Die Festlegung und Gewichtung dieser Kriterien obliegt den Mitgliedstaaten, sie haben der Bewertung der Angemessenheit allerdings Referenzwerte zugrunde zu legen. Die Richtlinie nennt als fakultatives Beispiel 60 Prozent des Bruttomedianlohns und 50 Prozent des Bruttodurchschnittslohns. Tarifverhandlungen werden durch die Richtlinie übrigens ermutigt.

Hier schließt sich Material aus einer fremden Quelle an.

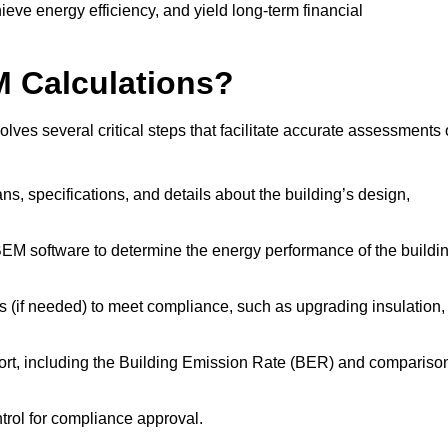
ieve energy efficiency, and yield long-term financial
M Calculations?
ves several critical steps that facilitate accurate assessments 
lans, specifications, and details about the building’s design,
SBEM software to determine the energy performance of the buildi
 (if needed) to meet compliance, such as upgrading insulation,
ort, including the Building Emission Rate (BER) and compariso
ntrol for compliance approval.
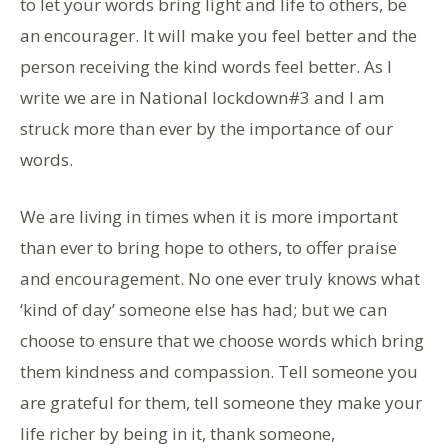
to let your words bring light and life to others, be
an encourager. It will make you feel better and the
person receiving the kind words feel better. As I
write we are in National lockdown#3 and I am
struck more than ever by the importance of our
words.
We are living in times when it is more important
than ever to bring hope to others, to offer praise
and encouragement. No one ever truly knows what
‘kind of day’ someone else has had; but we can
choose to ensure that we choose words which bring
them kindness and compassion. Tell someone you
are grateful for them, tell someone they make your
life richer by being in it, thank someone,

Die Richtlinie ist bis zum 15. November 2024 umzusetzen. Auch der PNRR verpflichtet Rumänien, einen objektiven und vorhersehbaren Mechanismus zur Mindestgehaltsbestimmung festzulegen.

Stand

Es finden bereits Verhandlungen zwischen Arbeitgeberverbänden, Gewerkschaften und dem Arbeitsministerium statt, in dem mehrere Szenarien besprochen werden. In Diskussion befinden sich u. a. die Orientierung des Mindestlohns an die prognostizierte Entwicklung der Inflationsrate oder die Beibehaltung eines bestimmten Verhältnisses zwischen Mindest- und Durchschnittsgehalt, jeweils in Verbindung mit weiteren Anpassungskriterien. Sowohl das Arbeitsministerium als auch der Arbeitgeberverband Concordia haben schon Studien bzw. Simulationen hierzu durchgeführt. Letztere empfiehlt, auf die Inflationsrate abzustellen, allerdings den Schwerpunkt weniger auf die prognostizierten als auf die realisierten Indikatoren zu legen, und das Mindestgehaltsniveau zwischen 40 und 50 Prozent des Durchschnittsgehalts zu halten.

Fazit

Im Herbst 2024 sind Neuregelungen bzgl. der Kriterien zur Festlegung des Mindestgehalts zu erwarten. Diese werden relativ komplex und könnten (müssen jedoch nicht) erneute Erhöhungen bewirken.

Für einige Unternehmen könnte hiermit das Geschäftsmodell in Frage gestellt werden. Die Luft ist für bestimmte Branchen in Rumänien bekanntlich dünn geworden (was Schließungen und Massenentlassungen der vergangenen Jahre zeigen). Andererseits kann dies auch als Zeichen für die Entwicklung Rumäniens weg vom Billiglohnland zu einem Qualitätsstandort – und damit positiv – gewertet werden.